[Brief]: With the pictures left out, restate every entry word for word.

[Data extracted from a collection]
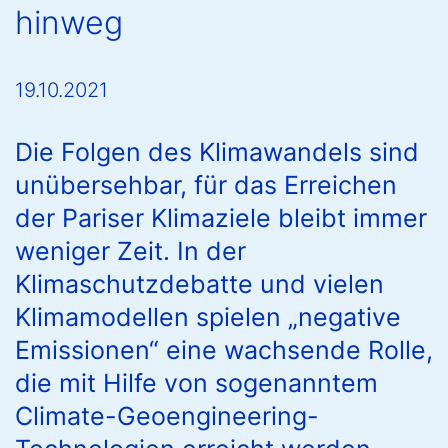
hinweg
19.10.2021
Die Folgen des Klimawandels sind
unübersehbar, für das Erreichen
der Pariser Klimaziele bleibt immer
weniger Zeit. In der
Klimaschutzdebatte und vielen
Klimamodellen spielen „negative
Emissionen“ eine wachsende Rolle,
die mit Hilfe von sogenanntem
Climate-Geoengineering-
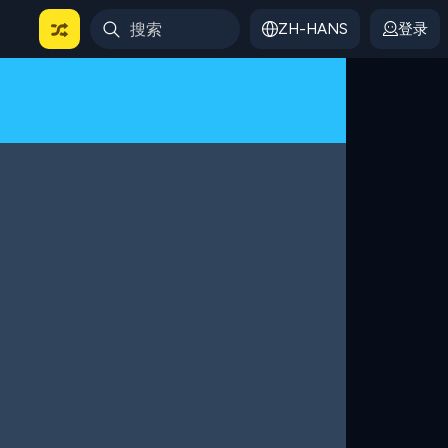
ZH-HANS
登录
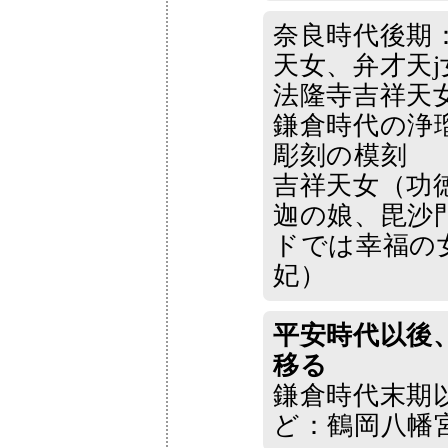
奈良時代後期
天女、弁才天j
法隆寺吉祥天
鎌倉時代の浄
彫刻の模刻
吉祥天女（功
迦の娘、毘沙
ドでは幸福の
妃）
平安時代以後
移る
鎌倉時代末期
ど：鶴岡八幡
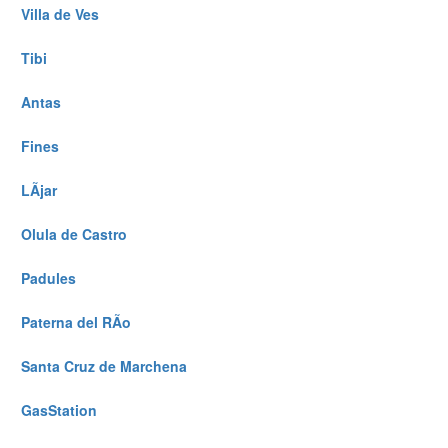
Villa de Ves
Tibi
Antas
Fines
LÃ­jar
Olula de Castro
Padules
Paterna del RÃ­o
Santa Cruz de Marchena
GasStation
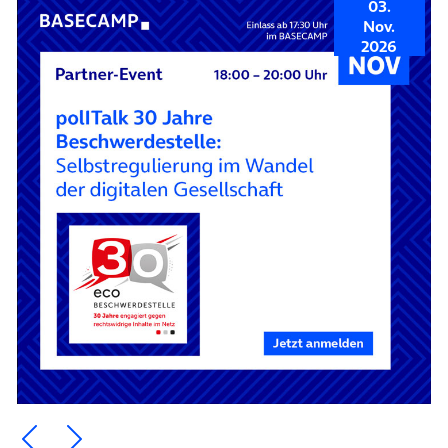
03.
Nov.
2026
Ein Element zurück blättern
Ein Element weiter blättern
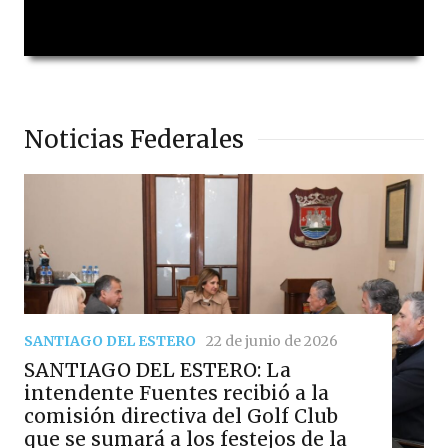
Noticias Federales
SANTIAGO DEL ESTERO
22 de junio de 2026
SANTIAGO DEL ESTERO: La
intendente Fuentes recibió a la
comisión directiva del Golf Club
que se sumará a los festejos de la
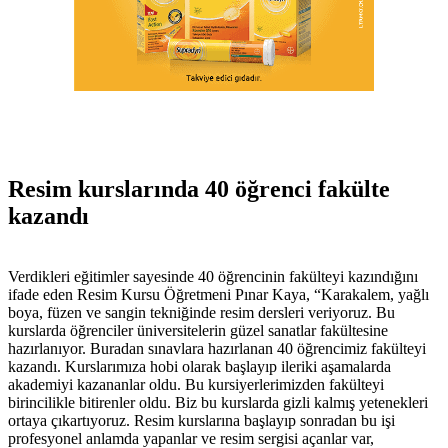
Resim kurslarında 40 öğrenci fakülte
kazandı
Verdikleri eğitimler sayesinde 40 öğrencinin fakülteyi kazındığını
ifade eden Resim Kursu Öğretmeni Pınar Kaya, “Karakalem, yağlı
boya, füzen ve sangin tekniğinde resim dersleri veriyoruz. Bu
kurslarda öğrenciler üniversitelerin güzel sanatlar fakültesine
hazırlanıyor. Buradan sınavlara hazırlanan 40 öğrencimiz fakülteyi
kazandı. Kurslarımıza hobi olarak başlayıp ileriki aşamalarda
akademiyi kazananlar oldu. Bu kursiyerlerimizden fakülteyi
birincilikle bitirenler oldu. Biz bu kurslarda gizli kalmış yetenekleri
ortaya çıkartıyoruz. Resim kurslarına başlayıp sonradan bu işi
profesyonel anlamda yapanlar ve resim sergisi açanlar var,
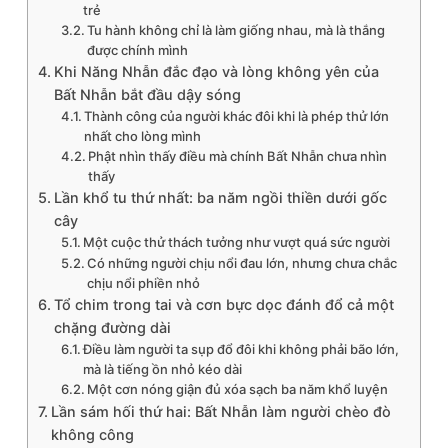
trẻ
Tu hành không chỉ là làm giống nhau, mà là thắng
được chính mình
Khi Năng Nhẫn đắc đạo và lòng không yên của
Bất Nhẫn bắt đầu dậy sóng
Thành công của người khác đôi khi là phép thử lớn
nhất cho lòng mình
Phật nhìn thấy điều mà chính Bất Nhẫn chưa nhìn
thấy
Lần khổ tu thứ nhất: ba năm ngồi thiền dưới gốc
cây
Một cuộc thử thách tưởng như vượt quá sức người
Có những người chịu nổi đau lớn, nhưng chưa chắc
chịu nổi phiền nhỏ
Tổ chim trong tai và cơn bực dọc đánh đổ cả một
chặng đường dài
Điều làm người ta sụp đổ đôi khi không phải bão lớn,
mà là tiếng ồn nhỏ kéo dài
Một cơn nóng giận đủ xóa sạch ba năm khổ luyện
Lần sám hối thứ hai: Bất Nhẫn làm người chèo đò
không công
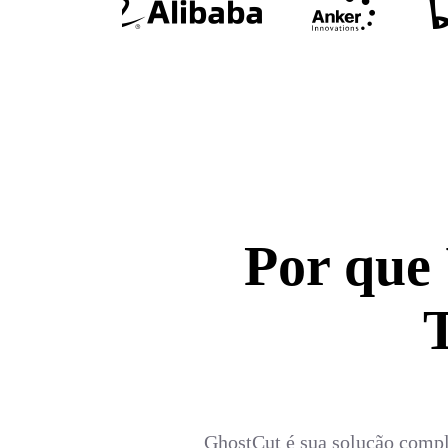
Por que
GhostCut é sua solução comple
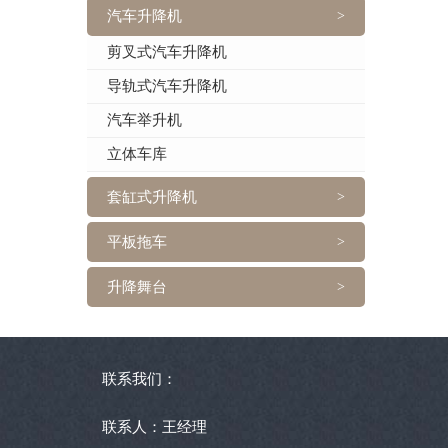
汽车升降机
>
剪叉式汽车升降机
导轨式汽车升降机
汽车举升机
立体车库
套缸式升降机
>
平板拖车
>
升降舞台
>
联系我们：
联系人：王经理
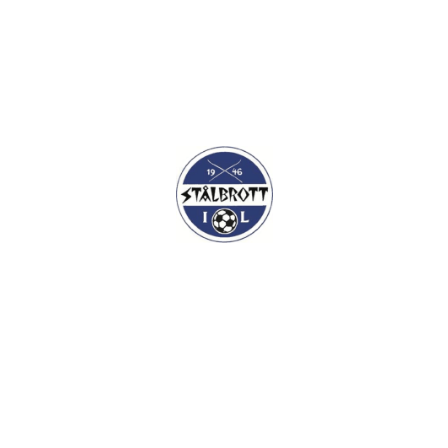
I.L Stålbrott
Sandnesåsen 2
8450 Stokmarknes
Kontakt:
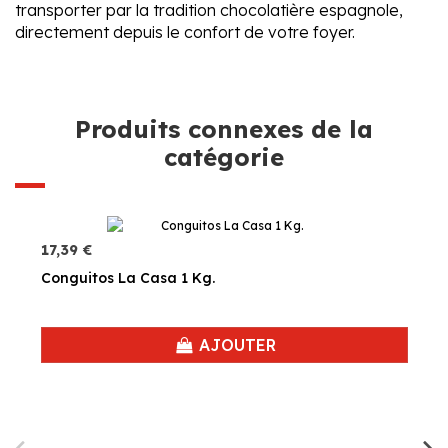
transporter par la tradition chocolatière espagnole,
directement depuis le confort de votre foyer.
Produits connexes de la
catégorie
17,39 €
Conguitos La Casa 1 Kg.
AJOUTER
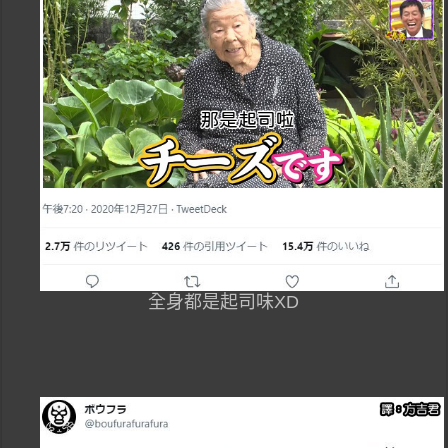
全身都是起司味XD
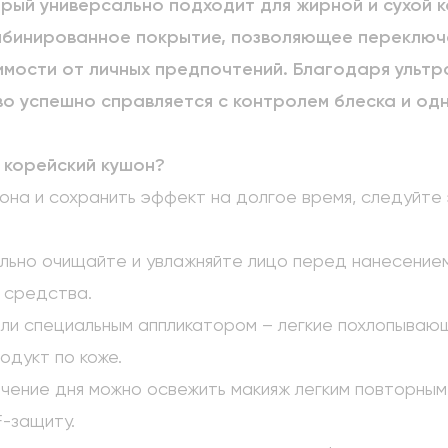
орый универсально подходит для жирной и сухой к
мбинированное покрытие, позволяющее переключ
мости от личных предпочтений. Благодаря ультр
во успешно справляется с контролем блеска и од
 корейский кушон?
она и сохранить эффект на долгое время, следуйте
ельно очищайте и увлажняйте лицо перед нанесение
 средства.
или специальным аппликатором – легкие похлопываю
дукт по коже.
ечение дня можно освежить макияж легким повторны
-защиту.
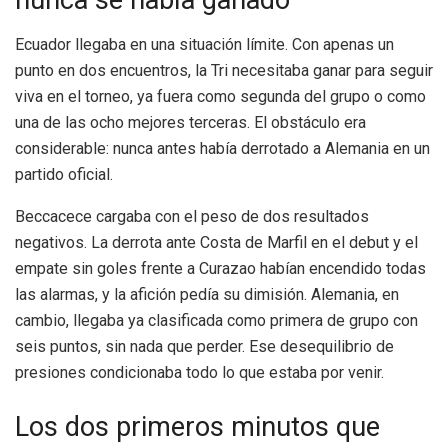
nunca se había ganado
Ecuador llegaba en una situación límite. Con apenas un
punto en dos encuentros, la Tri necesitaba ganar para seguir
viva en el torneo, ya fuera como segunda del grupo o como
una de las ocho mejores terceras. El obstáculo era
considerable: nunca antes había derrotado a Alemania en un
partido oficial.
Beccacece cargaba con el peso de dos resultados
negativos. La derrota ante Costa de Marfil en el debut y el
empate sin goles frente a Curazao habían encendido todas
las alarmas, y la afición pedía su dimisión. Alemania, en
cambio, llegaba ya clasificada como primera de grupo con
seis puntos, sin nada que perder. Ese desequilibrio de
presiones condicionaba todo lo que estaba por venir.
Los dos primeros minutos que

[Exercise result]:
hinweg
19.10.2021
Die Folgen des Klimawandels sind
unübersehbar, für das Erreichen
der Pariser Klimaziele bleibt immer
weniger Zeit. In der
Klimaschutzdebatte und vielen
Klimamodellen spielen „negative
Emissionen“ eine wachsende Rolle,
die mit Hilfe von sogenanntem
Climate-Geoengineering-
ZH-HANS
登录
奈良時代後期
天女、弁才天j
法隆寺吉祥天
鎌倉時代の浄
彫刻の模刻
吉祥天女（功
迦の娘、毘沙
ドでは幸福の
妃）
平安時代以後
移る
鎌倉時代末期
ど：鶴岡八幡
Villa de Ves
Tibi
Antas
Fines
LÃ­jar
Olula de Castro
Padules
Paterna del RÃ­o
Santa Cruz de Marchena
GasStation
03.
Nov.
2026
Ein Element zurück blättern
Ein Element weiter blättern
Noticias Federales
SANTIAGO DEL ESTERO
22 de junio de 2026
SANTIAGO DEL ESTERO: La
intendente Fuentes recibió a la
comisión directiva del Golf Club
que se sumará a los festejos de la
Resim kurslarında 40 öğrenci fakülte
kazandı
Verdikleri eğitimler sayesinde 40 öğrencinin fakülteyi kazındığını
ifade eden Resim Kursu Öğretmeni Pınar Kaya, “Karakalem, yağlı
boya, füzen ve sangin tekniğinde resim dersleri veriyoruz. Bu
kurslarda öğrenciler üniversitelerin güzel sanatlar fakültesine
hazırlanıyor. Buradan sınavlara hazırlanan 40 öğrencimiz fakülteyi
kazandı. Kurslarımıza hobi olarak başlayıp ileriki aşamalarda
akademiyi kazananlar oldu. Bu kursiyerlerimizden fakülteyi
birincilikle bitirenler oldu. Biz bu kurslarda gizli kalmış yetenekleri
ortaya çıkartıyoruz. Resim kurslarına başlayıp sonradan bu işi
profesyonel anlamda yapanlar ve resim sergisi açanlar var,
trẻ
Tu hành không chỉ là làm giống nhau, mà là thắng
được chính mình
Khi Năng Nhẫn đắc đạo và lòng không yên của
Bất Nhẫn bắt đầu dậy sóng
Thành công của người khác đôi khi là phép thử lớn
nhất cho lòng mình
Phật nhìn thấy điều mà chính Bất Nhẫn chưa nhìn
thấy
Lần khổ tu thứ nhất: ba năm ngồi thiền dưới gốc
cây
Một cuộc thử thách tưởng như vượt quá sức người
Có những người chịu nổi đau lớn, nhưng chưa chắc
chịu nổi phiền nhỏ
Tổ chim trong tai và cơn bực dọc đánh đổ cả một
chặng đường dài
Điều làm người ta sụp đổ đôi khi không phải bão lớn,
mà là tiếng ồn nhỏ kéo dài
Một cơn nóng giận đủ xóa sạch ba năm khổ luyện
Lần sám hối thứ hai: Bất Nhẫn làm người chèo đò
không công
Por que
GhostCut é sua solução comple
汽车升降机
>
剪叉式汽车升降机
导轨式汽车升降机
汽车举升机
立体车库
套缸式升降机
>
平板拖车
>
升降舞台
>
联系我们：
联系人：王经理
I.L Stålbrott
Sandnesåsen 2
8450 Stokmarknes
Kontakt:
transporter par la tradition chocolatière espagnole,
directement depuis le confort de votre foyer.
Produits connexes de la
catégorie
17,39 €
Conguitos La Casa 1 Kg.
AJOUTER
全身都是起司味XD
орый универсально подходит для жирной и сухой к
мбинированное покрытие, позволяющее переключ
мости от личных предпочтений. Благодаря ультр
во успешно справляется с контролем блеска и од
 корейский кушон?
она и сохранить эффект на долгое время, следуйте
ельно очищайте и увлажняйте лицо перед нанесение
 средства.
или специальным аппликатором – легкие похлопываю
дукт по коже.
ечение дня можно освежить макияж легким повторны
-защиту.
nunca se había ganado
Ecuador llegaba en una situación límite. Con apenas un
punto en dos encuentros, la Tri necesitaba ganar para seguir
viva en el torneo, ya fuera como segunda del grupo o como
una de las ocho mejores terceras. El obstáculo era
considerable: nunca antes había derrotado a Alemania en un
partido oficial.
Beccacece cargaba con el peso de dos resultados
negativos. La derrota ante Costa de Marfil en el debut y el
empate sin goles frente a Curazao habían encendido todas
las alarmas, y la afición pedía su dimisión. Alemania, en
cambio, llegaba ya clasificada como primera de grupo con
seis puntos, sin nada que perder. Ese desequilibrio de
presiones condicionaba todo lo que estaba por venir.
Los dos primeros minutos que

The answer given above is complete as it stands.